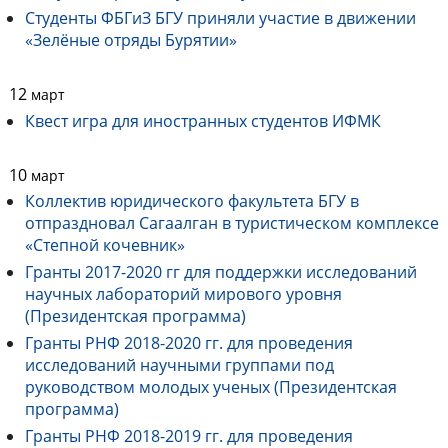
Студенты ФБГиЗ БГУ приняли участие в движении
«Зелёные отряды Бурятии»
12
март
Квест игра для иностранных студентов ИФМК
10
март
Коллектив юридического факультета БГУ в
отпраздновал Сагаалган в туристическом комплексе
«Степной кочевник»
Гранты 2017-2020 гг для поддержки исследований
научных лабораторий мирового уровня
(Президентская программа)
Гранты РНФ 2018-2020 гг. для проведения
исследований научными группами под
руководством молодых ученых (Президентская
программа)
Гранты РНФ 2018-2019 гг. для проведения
========================================
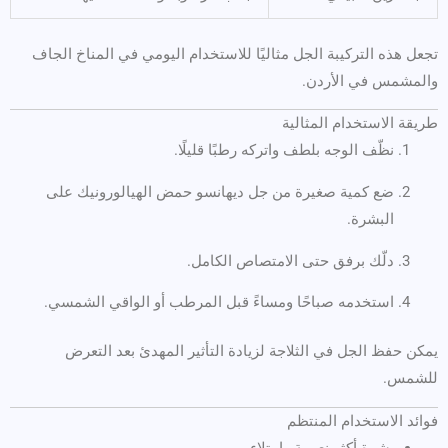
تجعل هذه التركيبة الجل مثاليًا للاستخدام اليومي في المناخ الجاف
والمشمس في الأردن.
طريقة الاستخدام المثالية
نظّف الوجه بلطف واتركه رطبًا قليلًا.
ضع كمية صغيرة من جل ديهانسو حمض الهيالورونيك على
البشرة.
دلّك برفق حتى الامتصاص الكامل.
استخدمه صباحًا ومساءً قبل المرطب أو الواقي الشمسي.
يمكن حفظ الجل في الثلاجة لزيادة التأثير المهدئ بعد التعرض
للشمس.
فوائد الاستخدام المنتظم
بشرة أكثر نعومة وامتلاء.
========================================
▶ WHAT YOU NEED TO DO
Take the records above and return, word for word, only the lines that fall from the line with "Гранты РНФ 2018-2020 гг. для проведения" to the line with "Гранты РНФ 2018-2019 гг. для проведения", both of them included.

▶ RESPONSE BELOW
Гранты РНФ 2018-2020 гг. для проведения
исследований научными группами под
руководством молодых ученых (Президентская
программа)
Гранты РНФ 2018-2019 гг. для проведения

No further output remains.